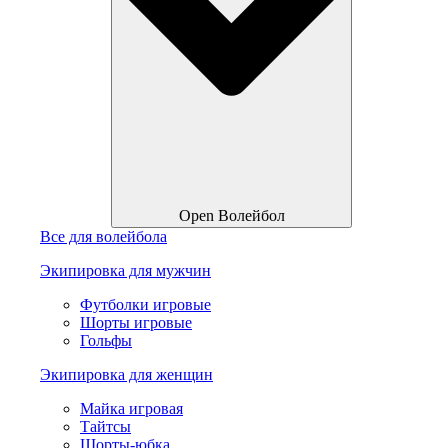
Open Волейбол
Все для волейбола
Экипировка для мужчин
Футболки игровые
Шорты игровые
Гольфы
Экипировка для женщин
Майка игровая
Тайтсы
Шорты-юбка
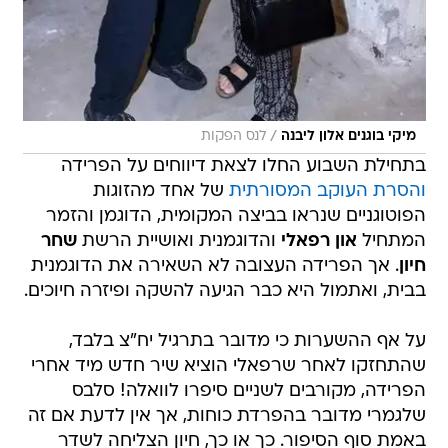
/
מיקי בוגנים אלון ליבנה
לנס הפקות
בתחילת השבוע החלו לצאת דיווחים על הפרידה
והסרת העוקב המסורתית
של אחד מהזוגות
הפוטוגניים שנראו בביצה המקומית, הדוגמן והזמר
המתחיל
און רפאלי
והדוגמנית ואושיית הרשת
שחר
חיון
. אך הפרידה העצובה לא השאירה את הדוגמנית
בבית, ואתמול היא כבר הגיעה להשקה ופיזרה חיוכים.
על אף ההשערות כי מדובר בתרגיל יח"צ בלבד,
שהתחזקו לאחר שרפאלי הוציא שיר חדש מיד אחרי
הפרידה, מקורבים לשניים סיפרו לוואלה! סלבס
שלגמרי מדובר בהפרדת כוחות, אך אין לדעת אם זה
באמת סוף הסיפור. כך או כך, חיון הצליחה לשדר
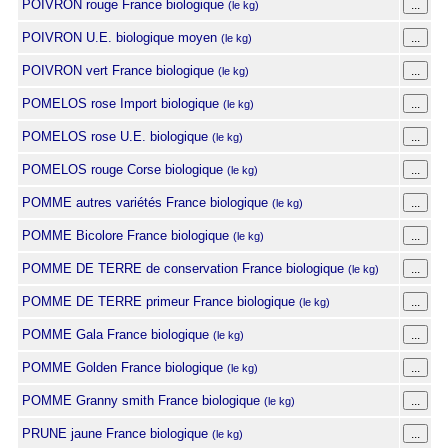
POIVRON rouge France biologique
(le kg)
POIVRON U.E. biologique moyen
(le kg)
POIVRON vert France biologique
(le kg)
POMELOS rose Import biologique
(le kg)
POMELOS rose U.E. biologique
(le kg)
POMELOS rouge Corse biologique
(le kg)
POMME autres variétés France biologique
(le kg)
POMME Bicolore France biologique
(le kg)
POMME DE TERRE de conservation France biologique
(le kg)
POMME DE TERRE primeur France biologique
(le kg)
POMME Gala France biologique
(le kg)
POMME Golden France biologique
(le kg)
POMME Granny smith France biologique
(le kg)
PRUNE jaune France biologique
(le kg)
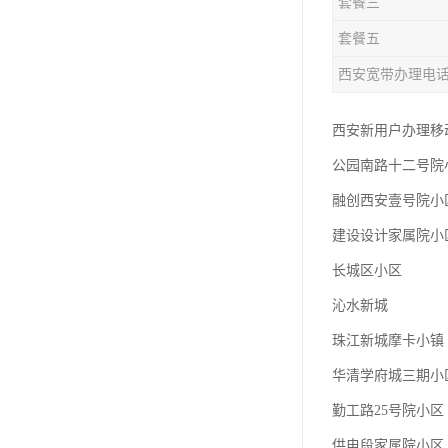
套餐三
套餐五
西安宽带办理电
西安新用户办理移动
公园南路十二号院
融创西安壹号院小
建设设计家属院小
长城区小区
沁水新城
珠江新城摩卡小镇
华清学府城三期小
勤工路25号院小区
供电段家属院小区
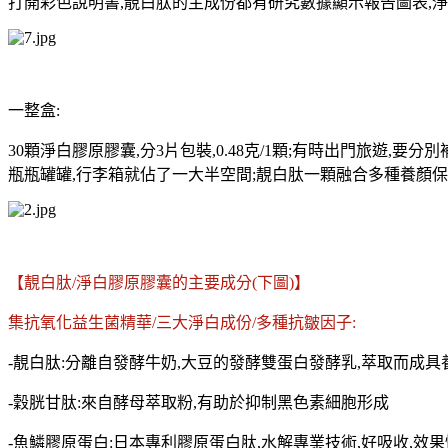
打開彩色說明書,靚白肽的主成份都有研究數據顯示報告圖表,淨
一整盒:
30顆淨白膠原膠囊,分3片包裝,0.48克/1顆;有時出門旅遊,要
瓶瓶罐罐,行李箱就佔了一大半空間;靚白肽一顆融合多種養顏保
【靚白肽/淨白膠原膠囊的主要成分(下圖)】
集抗氧化益生菌精華/三大淨白成份/多種抗皺因子:
-靚白肽:分離自發酵牛奶,大豆的發酵雙蛋白發酵乳,萃取而成
-穀胱甘肽:來自酵母萃取粉,有助於抑制
黑色素細胞形成
-魚鱗膠原蛋白:日本專利膠原蛋白肽,水解專業技術,好吸收,效果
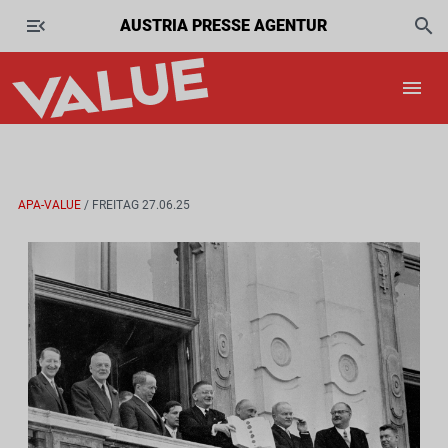
AUSTRIA PRESSE AGENTUR
APA-VALUE
/ FREITAG 27.06.25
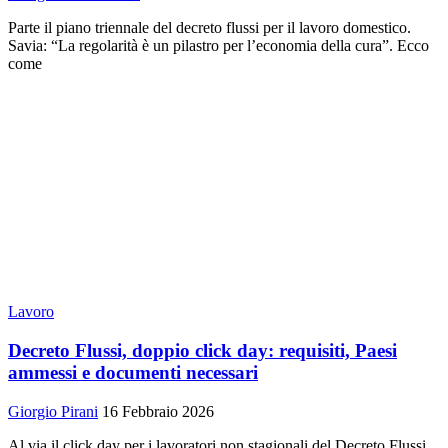
Parte il piano triennale del decreto flussi per il lavoro domestico.
Savia: “La regolarità è un pilastro per l’economia della cura”. Ecco
come
Lavoro
Decreto Flussi, doppio click day: requisiti, Paesi
ammessi e documenti necessari
Giorgio Pirani
16 Febbraio 2026
Al via il click day per i lavoratori non stagionali del Decreto Flussi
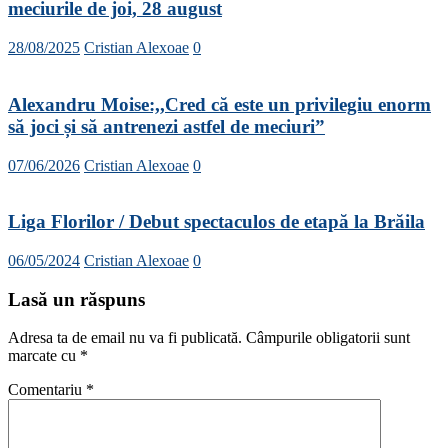
meciurile de joi, 28 august
28/08/2025
Cristian Alexoae
0
Alexandru Moise:,,Cred că este un privilegiu enorm
să joci și să antrenezi astfel de meciuri”
07/06/2026
Cristian Alexoae
0
Liga Florilor / Debut spectaculos de etapă la Brăila
06/05/2024
Cristian Alexoae
0
Lasă un răspuns
Adresa ta de email nu va fi publicată.
Câmpurile obligatorii sunt
marcate cu
*
Comentariu
*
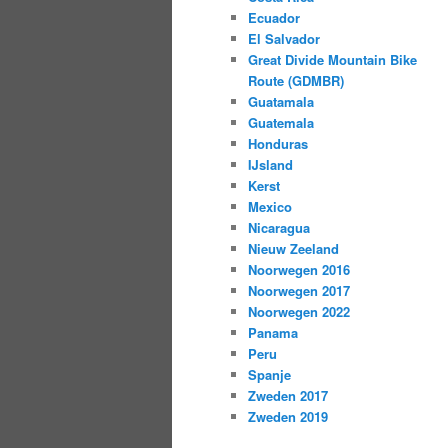
Ecuador
El Salvador
Great Divide Mountain Bike
Route (GDMBR)
Guatamala
Guatemala
Honduras
IJsland
Kerst
Mexico
Nicaragua
Nieuw Zeeland
Noorwegen 2016
Noorwegen 2017
Noorwegen 2022
Panama
Peru
Spanje
Zweden 2017
Zweden 2019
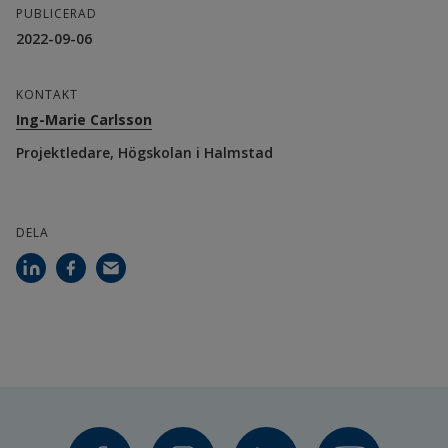
PUBLICERAD
2022-09-06
KONTAKT
Ing-Marie Carlsson
Projektledare, Högskolan i Halmstad
DELA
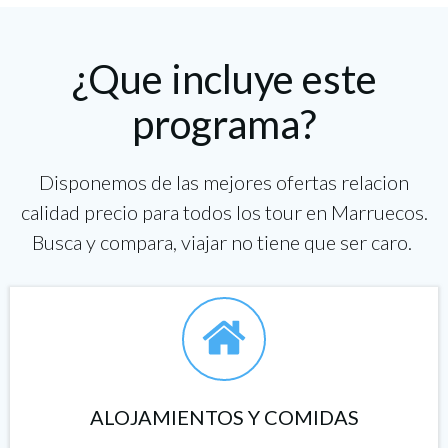
¿Que incluye este
programa?
Disponemos de las mejores ofertas relacion
calidad precio para todos los tour en Marruecos.
Busca y compara, viajar no tiene que ser caro.
ALOJAMIENTOS Y COMIDAS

-------

● **WHAT YOU NEED TO DO**
Please print every record exactly, leaving out the pictures.

● **SOLUTION**
Open Волейбол
Все для волейбола
Экипировка для мужчин
Футболки игровые
Шорты игровые
Гольфы
Экипировка для женщин
Майка игровая
Тайтсы
Шорты-юбка
/
מיקי בוגנים אלון ליבנה
לנס הפקות
בתחילת השבוע החלו לצאת דיווחים על הפרידה
והסרת העוקב המסורתית
של אחד מהזוגות
הפוטוגניים שנראו בביצה המקומית, הדוגמן והזמר
המתחיל
און רפאלי
והדוגמנית ואושיית הרשת
שחר
חיון
. אך הפרידה העצובה לא השאירה את הדוגמנית
בבית, ואתמול היא כבר הגיעה להשקה ופיזרה חיוכים.
על אף ההשערות כי מדובר בתרגיל יח"צ בלבד,
שהתחזקו לאחר שרפאלי הוציא שיר חדש מיד אחרי
הפרידה, מקורבים לשניים סיפרו לוואלה! סלבס
שלגמרי מדובר בהפרדת כוחות, אך אין לדעת אם זה
באמת סוף הסיפור. כך או כך, חיון הצליחה לשדר
POIVRON rouge France biologique
(le kg)
POIVRON U.E. biologique moyen
(le kg)
POIVRON vert France biologique
(le kg)
POMELOS rose Import biologique
(le kg)
POMELOS rose U.E. biologique
(le kg)
POMELOS rouge Corse biologique
(le kg)
POMME autres variétés France biologique
(le kg)
POMME Bicolore France biologique
(le kg)
POMME DE TERRE de conservation France biologique
(le kg)
POMME DE TERRE primeur France biologique
(le kg)
POMME Gala France biologique
(le kg)
POMME Golden France biologique
(le kg)
POMME Granny smith France biologique
(le kg)
PRUNE jaune France biologique
(le kg)
套餐三
套餐五
西安宽带办理电
西安新用户办理移动
公园南路十二号院
融创西安壹号院小
建设设计家属院小
长城区小区
沁水新城
珠江新城摩卡小镇
华清学府城三期小
勤工路25号院小区
供电段家属院小区
打開彩色說明書,靚白肽的主成份都有研究數據顯示報告圖表,淨
一整盒:
30顆淨白膠原膠囊,分3片包裝,0.48克/1顆;有時出門旅遊,要
瓶瓶罐罐,行李箱就佔了一大半空間;靚白肽一顆融合多種養顏保
【靚白肽/淨白膠原膠囊的主要成分(下圖)】
集抗氧化益生菌精華/三大淨白成份/多種抗皺因子:
-靚白肽:分離自發酵牛奶,大豆的發酵雙蛋白發酵乳,萃取而成
-穀胱甘肽:來自酵母萃取粉,有助於抑制
黑色素細胞形成
-魚鱗膠原蛋白:日本專利膠原蛋白肽,水解專業技術,好吸收,效果
AUSTRIA PRESSE AGENTUR
APA-VALUE
/ FREITAG 27.06.25
Parte il piano triennale del decreto flussi per il lavoro domestico.
Savia: “La regolarità è un pilastro per l’economia della cura”. Ecco
come
Lavoro
Decreto Flussi, doppio click day: requisiti, Paesi
ammessi e documenti necessari
Giorgio Pirani
16 Febbraio 2026
Al via il click day per i lavoratori non stagionali del Decreto Flussi
meciurile de joi, 28 august
28/08/2025
Cristian Alexoae
0
Alexandru Moise:,,Cred că este un privilegiu enorm
să joci și să antrenezi astfel de meciuri”
07/06/2026
Cristian Alexoae
0
Liga Florilor / Debut spectaculos de etapă la Brăila
06/05/2024
Cristian Alexoae
0
Lasă un răspuns
Adresa ta de email nu va fi publicată.
Câmpurile obligatorii sunt
marcate cu
*
Comentariu
*
Ecuador
El Salvador
Great Divide Mountain Bike
Route (GDMBR)
Guatamala
Guatemala
Honduras
IJsland
Kerst
Mexico
Nicaragua
Nieuw Zeeland
Noorwegen 2016
Noorwegen 2017
Noorwegen 2022
Panama
Peru
Spanje
Zweden 2017
Zweden 2019
PUBLICERAD
2022-09-06
KONTAKT
Ing-Marie Carlsson
Projektledare, Högskolan i Halmstad
DELA
¿Que incluye este
programa?
Disponemos de las mejores ofertas relacion
calidad precio para todos los tour en Marruecos.
Busca y compara, viajar no tiene que ser caro.
ALOJAMIENTOS Y COMIDAS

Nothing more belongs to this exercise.